The balancing of rotating bodies is the process of minimizing vibration. Heavy industrial machines such as gas turbines and electric generators can cause catastrophic failure, as well as noise and discomfort. In the case of a narrow wheel, balancing simply involves moving the center of gravity to the center of rotation. Both force and couple polygons should be close enough to prevent the effect of centrifugal force in order to be completely balanced. It is important to design the machine parts wisely so that the unbalance is reduced up to the minimum possible level or eliminated.

== Static balance ==
Static balance occurs when the center of gravity of an object is on the axis of rotation. The object can therefore remain stationary, with the axis horizontal, without the application of any braking force. It has no tendency to rotate due to the force of gravity. This is seen in bike wheels where the reflective plate is placed opposite the valve to distribute the center of mass to the center of the wheel. Other examples include grindstones, discs or car wheels. Verifying static balance requires the freedom for the object to rotate with as little friction as possible.

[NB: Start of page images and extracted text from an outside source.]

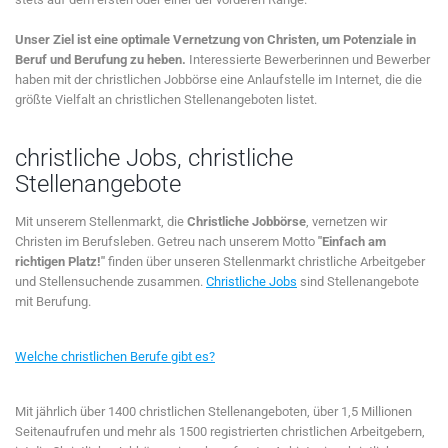
Unser Ziel ist eine optimale Vernetzung von Christen, um Potenziale in
Beruf und Berufung zu heben.
Interessierte Bewerberinnen und Bewerber
haben mit der christlichen Jobbörse eine Anlaufstelle im Internet, die die
größte Vielfalt an christlichen Stellenangeboten listet.
christliche Jobs, christliche
Stellenangebote
Mit unserem Stellenmarkt, die
Christliche Jobbörse
, vernetzen wir
Christen im Berufsleben. Getreu nach unserem Motto
"Einfach am
richtigen Platz!"
finden über unseren Stellenmarkt christliche Arbeitgeber
und Stellensuchende zusammen.
Christliche Jobs
sind Stellenangebote
mit Berufung.
Welche christlichen Berufe gibt es?
Mit jährlich über 1400 christlichen Stellenangeboten, über 1,5 Millionen
Seitenaufrufen und mehr als 1500 registrierten christlichen Arbeitgebern,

This may be provided with sharp, hardened knife edges, adjusted to be both horizontal and parallel. Alternatively, a pair of free-running ball bearing races is substituted for each knife edge, which relaxed the horizontal and parallel requirement. The object is either axially symmetrical like a wheel or must be provided with an axle. It is slowly spun, and when it comes to rest, it will stop at a random position if statically balanced. An adhesive or clip on weight is securely attached to achieve balance if not balanced correctly.

== Dynamic balance ==

Rotating shaft unbalanced by two identical attached weights, which causes a counterclockwise centrifugal couple Cd that must be resisted by a clockwise couple Fℓ = Cd exerted by the bearings. The figure is drawn from the viewpoint of a frame rotating with the shaft, hence the centrifugal forces.

A rotating system of mass is in dynamic balance when the rotation does not produce any resultant centrifugal force or couple. The system rotates without requiring the application of any external force or couple, other than that required to support its weight. If a system is initially unbalanced, to avoid the stress upon the bearings caused by the centrifugal couple, counterbalancing weights must be added.

This is seen when a bicycle wheel gets a buckled rim. The wheel will not rotate to a preferred position but because some rim mass is offset, there is a wobbling couple leading to a dynamic vibration. If the spokes on this wheel cannot be adjusted to center the rim, an alternative method is used to provide dynamic balance.

The three requirements to correct dynamic imbalance are a means of spinning the object, a frame to allow the object to vibrate perpendicular to its rotation axis and a means to detect the imbalance by sensing its vibrating displacement, vibration velocity or (ideally) its instantaneous acceleration.

If the object is disk-like, weights may be attached near the rim to reduce the sensed vibration. This is called one-plane dynamic balancing. If the object is cylinder or rod-like, it may be preferable to execute two-plane balancing, which holds one end's spin axis steady, while the other end's vibration is reduced. Then the near end is freed to vibrate, while the far end spin axis is fixed, and vibration is again reduced. In precision work, this two plane measurement may be iterated.

Dynamic balancing was formerly the province of expensive equipment, but users with just occasional need to quench running vibrations may use the built in accelerometers of a smart phone and a spectrum analysis application. A less tedious means of achieving dynamic balance requires four measurements: Initial imbalance reading and imbalance reading with a test mass attached on a reference point, then the test mass moves to 120 degrees ahead and again imbalanced. Finally, the test mass moves to 120 degrees behind the reference point. These four readings are sufficient to define the size and position of a final mass to achieve good balance.

For production balancing, the phase of dynamic vibration is observed with its amplitude. This allows one-shot dynamic balance to be achieved with a single spin, by adding a mass of internally calculated size in a calculated position. This is the method commonly used to dynamically balance automobile wheels with tire installed by means of clip-on lead (or currently zinc) 'wheel weights'.

== Unbalanced systems ==

When an unbalanced system is rotating, periodic linear and/or torsional forces are generated which are perpendicular to the axis of rotation. The periodic nature of these forces is commonly experienced as vibration. These off-axis vibration forces may exceed the design limits of individual machine elements, reducing the service life of these parts. For instance, a bearing may be subjected to perpendicular torsion forces that would not occur in a nominally balanced system, or the instantaneous linear forces may exceed the limits of the bearing. Such excessive forces will cause failure in bearings in short time periods. Shafts with unbalanced masses can be bent by the forces and experience fatigue failure.

Under conditions where rotating speed is very high even though the mass is low, as in gas turbines or jet engines, or under conditions where rotating speed is low but the mass is high, as in ship propellers, balance of the rotating system should be highly considered, because it may generate large vibrations and cause failure of the whole system.